In recent years, comics and graphic narratives have become a popular and innovative form for telling auto/biographical stories in a medium that artfully combines words and images. Our course will focus on one exciting sub-field of the form known as graphic medicine, which explores the conjuncture between comics and clinical medicine. We will discuss how comics and graphic narratives have become important resources for communicating a range of ethical and clinical issues related to the experience of illness, and how this hybrid verbal/visual form helps medical practitioners, patients, families, and caregivers creatively reimagine the boundaries of “health,” “illness,” “life,” and “death.” We will investigate the ways that graphic medicine/illness narratives can be read as symptomatic texts of our time in at least two respects: as texts that literally describe symptoms (and struggle with finding a form to describe the affective and physical experience of symptoms), and as texts that describe illness as an event that goes beyond any particular individual’s experience and account of it, reflecting wider cultural categories, including race, gender, class, and sexuality.

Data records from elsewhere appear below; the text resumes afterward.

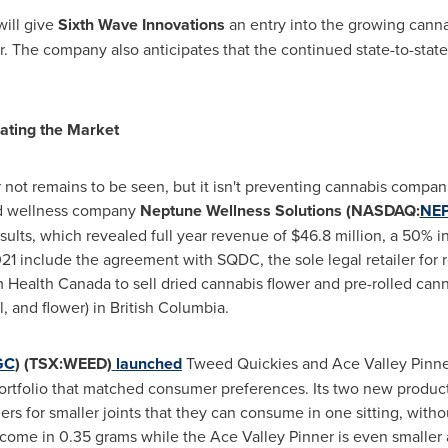
will give
Sixth Wave Innovations
an entry into the growing canna
r. The company also anticipates that the continued state-to-state
ating the Market
ot remains to be seen, but it isn't preventing cannabis compani
and wellness company
Neptune Wellness Solutions (NASDAQ:
NE
esults, which revealed full year revenue of
$46.8 million
, a 50% i
21 include the agreement with SQDC, the sole legal retailer for 
 Health Canada to sell dried cannabis flower and pre-rolled can
, and flower) in
British Columbia
.
GC
) (TSX:WEED)
launched
Tweed Quickies and Ace Valley Pinner
 portfolio that matched consumer preferences. Its two new produ
 for smaller joints that they can consume in one sitting, withou
ome in 0.35 grams while the Ace Valley Pinner is even smaller a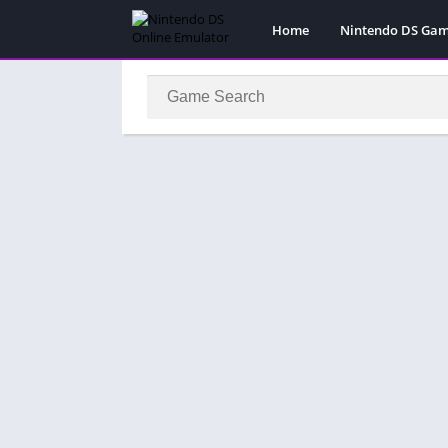
Home
Nintendo DS Ga
Pokemon Games
Super Mario Gam
Action
Adventure
Fighting
Platform
Puzzle
Racing
RPG
Simulation
Sport
Strategy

The image on the left is from David Wojnarowicz, James Romberger, and Marguerite van Cook’s 7 Miles a Second and the image on the right is from MK Czerwiec’s Taking Turns: Stories from HIV/AIDS Care Unit 371. Both are portraits of the artists: in one, Czerwiec stands before and is dwarfed by one of the huge Keith Haring murals at Rush University where Czerwiec studied nursing; in the other, Romberger and van Cook portray Wojnarowicz at work spray-painting a canvas. Above the artist and his canvas, an image of Wojnarowicz’s lover Peter Hujar, who died of AIDS in 1987, looks down. After I initially mis-characterized this image as a Wojnarowicz self-portrait, Romberger kindly wrote to inform me that he and van Cook created it “informed by specifics that I knew well as his friend: the layout of his apartment and that he had that particular photo of Peter on the wall, that he is working on that particular hopeful painting he did of a cosmic scientist, and doing it wearing a protective mask, necessary for a person with AIDS working with aerosol paint and which also comments ironically on the text about him breathing the air his dead friends cannot.” The caption at the top is from Wojnarowicz’s writing and begins, “I’m acutely aware of myself alive and witnessing.”

These are two of the texts we will explore in Comics & Medicine. There is so much to say, as these two images of a page and panel suggest.